The lead implies that, if an isolated excited atom is struck by a photon, the emitted photon always departs in the same direction as the original photon. Is this correct?

It should be clear that this is not correct. Just compute the differential cross section for this process. All you'll find is that the amplitide is maximized when the emitted photon is in the same state as incident photon, which can be easily understood per the reasoning involving the inverse process given by me above, which implicitely uses Bose-Enstein statistics for photons. Count Iblis (talk) 01:10, 1 January 2010 (UTC)
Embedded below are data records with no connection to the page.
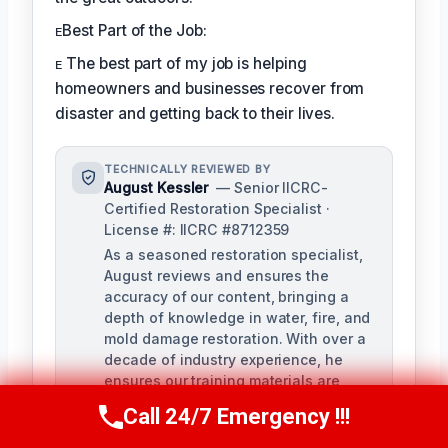
ᴇBest Part of the Job:
ᴇ The best part of my job is helping
homeowners and businesses recover from
disaster and getting back to their lives.
TECHNICALLY REVIEWED BY
August Kessler
— Senior IICRC-
Certified Restoration Specialist ·
License #: IICRC #8712359
As a seasoned restoration specialist,
August reviews and ensures the
accuracy of our content, bringing a
depth of knowledge in water, fire, and
mold damage restoration. With over a
decade of industry experience, he
ensures our training materials are
rigorous and informative.
Call 24/7 Emergency !!!
Call Us Now
(760) 334-5108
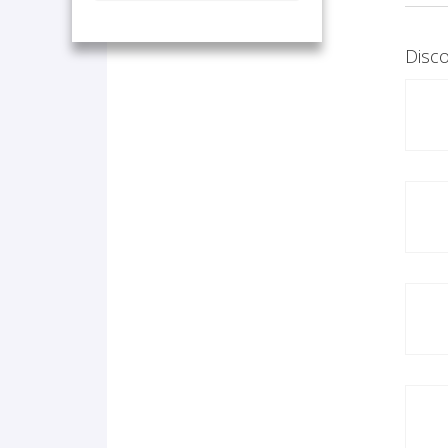
Disco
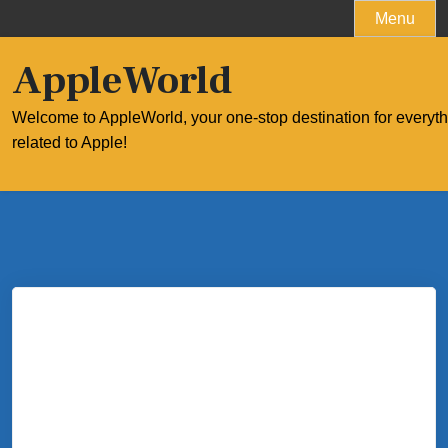
Skip
Menu
to
content
AppleWorld
Welcome to AppleWorld, your one-stop destination for everyt
related to Apple!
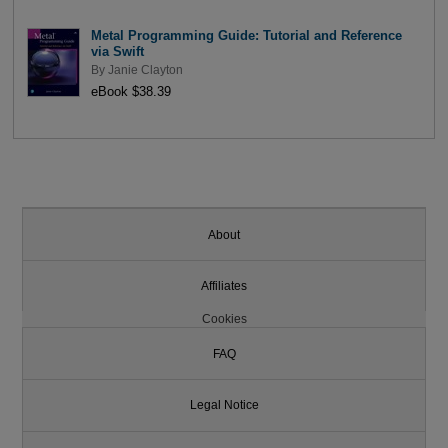
Metal Programming Guide: Tutorial and Reference
via Swift
By
Janie Clayton
eBook $38.39
About
Affiliates
Cookies
FAQ
Legal Notice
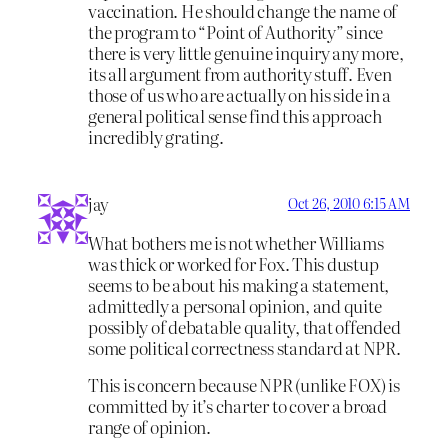
vaccination. He should change the name of
the program to “Point of Authority” since
there is very little genuine inquiry any more,
its all argument from authority stuff. Even
those of us who are actually on his side in a
general political sense find this approach
incredibly grating.
jay
Oct 26, 2010 6:15 AM
What bothers me is not whether Williams
was thick or worked for Fox. This dustup
seems to be about his making a statement,
admittedly a personal opinion, and quite
possibly of debatable quality, that offended
some political correctness standard at NPR.
This is concern because NPR (unlike FOX) is
committed by it’s charter to cover a broad
range of opinion.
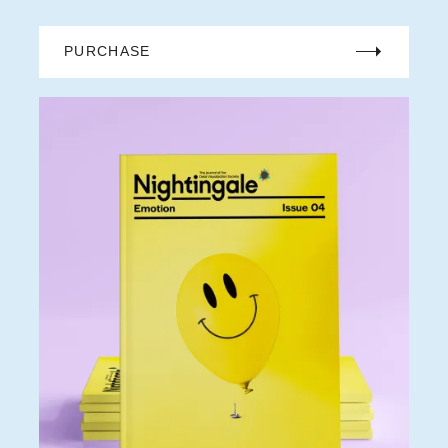
PURCHASE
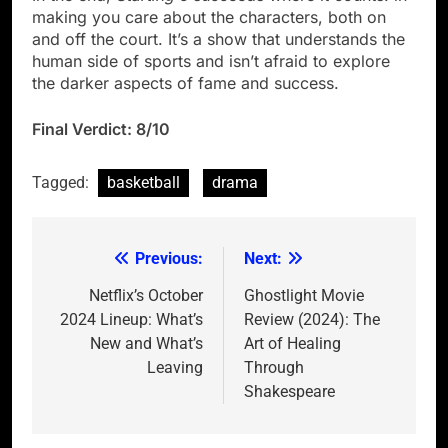
making you care about the characters, both on
and off the court. It’s a show that understands the
human side of sports and isn’t afraid to explore
the darker aspects of fame and success.
Final Verdict: 8/10
Tagged:
basketball
drama
Previous:
Next:
Post
navigation
Netflix’s October
Ghostlight Movie
2024 Lineup: What’s
Review (2024): The
New and What’s
Art of Healing
Leaving
Through
Shakespeare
Yes, it seemed to me that this was not correct, and that therefore the lead needs modifying. How this ties in with JRSpriggs answer is not clear to me. The sense I'm getting from all the replies is that bosonic clumping makes the additional photon more likely to be emitted in the same direction, but not a 100% likely (i.e. a certainty). However Spriggs indicates this might be 100%, and his argument seems interesting, so I'm still not clear. --Michael C. Price talk 07:58, 1 January 2010 (UTC)
It is certainly possible for the emitted photon to be in a different state than the given photon, but in that case the presence of the given photon does not stimulate the emission, that is, the probability of the emission in that state is the same as if the given photon were not present. This is the same conclusion as one gets from Count Iblis's argument. JRSpriggs (talk) 20:13, 1 January 2010 (UTC)
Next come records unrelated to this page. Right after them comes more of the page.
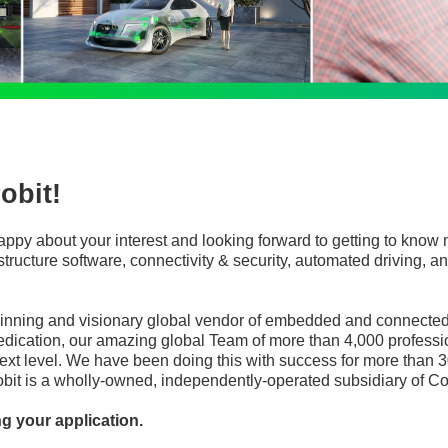
obit!
appy about your interest and looking forward to getting to know 
frastructure software, connectivity & security, automated driving
winning and visionary global vendor of embedded and connected 
edication, our amazing global Team of more than 4,000 professi
ext level. We have been doing this with success for more than 3
robit is a wholly-owned, independently-operated subsidiary of Co
ng your application.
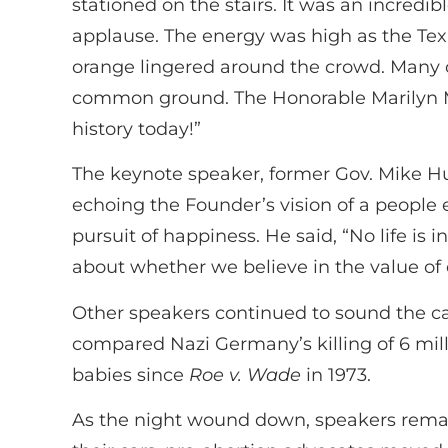
stationed on the stairs. It was an incred
applause. The energy was high as the Tex
orange lingered around the crowd. Many o
common ground. The Honorable Marilyn Mu
history today!”
The keynote speaker, former Gov. Mike Huc
echoing the Founder’s vision of a people e
pursuit of happiness. He said, “No life is i
about whether we believe in the value of e
Other speakers continued to sound the call 
compared Nazi Germany’s killing of 6 milli
babies since
Roe v. Wade
in 1973.
As the night wound down, speakers remai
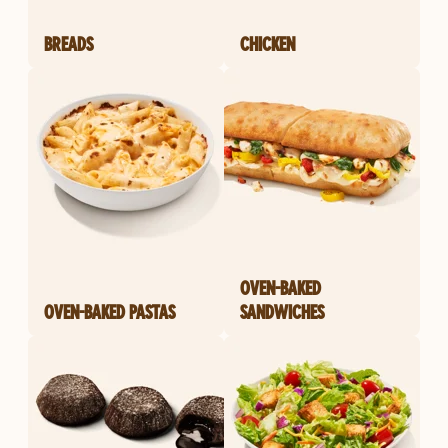
BREADS
CHICKEN
OVEN-BAKED
OVEN-BAKED PASTAS
SANDWICHES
[edit] Tensors on Wikipedia

There is a thread that might benefit from input from the physics project at WT:WPM#Tensors on Wikipedia. Sławomir Biały (talk) 13:47, 29 December 2009 (UTC)
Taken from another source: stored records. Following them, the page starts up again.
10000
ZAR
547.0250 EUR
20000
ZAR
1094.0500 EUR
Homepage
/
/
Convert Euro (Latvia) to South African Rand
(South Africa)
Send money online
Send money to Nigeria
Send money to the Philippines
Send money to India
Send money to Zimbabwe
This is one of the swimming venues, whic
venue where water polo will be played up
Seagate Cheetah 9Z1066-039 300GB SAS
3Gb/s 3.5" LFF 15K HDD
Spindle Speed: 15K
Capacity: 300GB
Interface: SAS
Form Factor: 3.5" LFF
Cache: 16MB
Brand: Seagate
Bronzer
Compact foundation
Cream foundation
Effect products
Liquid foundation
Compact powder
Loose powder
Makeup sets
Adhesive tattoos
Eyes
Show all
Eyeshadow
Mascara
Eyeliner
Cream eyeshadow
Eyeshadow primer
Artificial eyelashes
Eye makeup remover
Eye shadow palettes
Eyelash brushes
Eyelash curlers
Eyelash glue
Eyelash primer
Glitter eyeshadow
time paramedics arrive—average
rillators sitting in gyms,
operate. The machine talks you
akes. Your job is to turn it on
[edit] Wall of Recognized Content (WoRC)

The Wikipedia:WikiProject Physics/Recognized content page is now automatically updated by a bot. This means less trouble for us, and up-to-date goodness for us and others. Maybe someone could incorporate this into the physics portal. Headbomb {ταλκκοντριβς – WP Physics} 05:06, 31 December 2009 (UTC)

[edit] Particle in a box

Previously posted at WikiProject History of Science

I've been doing quite a lot of work on the Particle in a box article, trying to make it more descriptive and less mathematical. However, consensus seems to be that we need a history section. I could come up with some very general waffle about the early days of quantum mechanics, but if anyone can help with specific details about who first developed the particle in a box model, then I'd be very grateful. Thanks, Papa November (talk) 17:19, 2 January 2010 (UTC)

[edit] Talk:Rydberg matter

There a potentially 'ticking-time bomb' situation developing at Rydberg matter. An editor with a COI wrote a good chunk of the article, and another suggested that the article does not reflect mainstream physics on the issue. Extra pairs of eyes on the page would be nice. It's relatively civil now, but the tone of the discussion leads me to think that it could get ugly soon. Headbomb {ταλκκοντριβς – WP Physics} 02:07, 3 January 2010 (UTC)

Yes, the article looks stuffed full of actual or potential POV, OR and ownership issues. Xxanthippe (talk) 02:30, 3 January 2010 (UTC).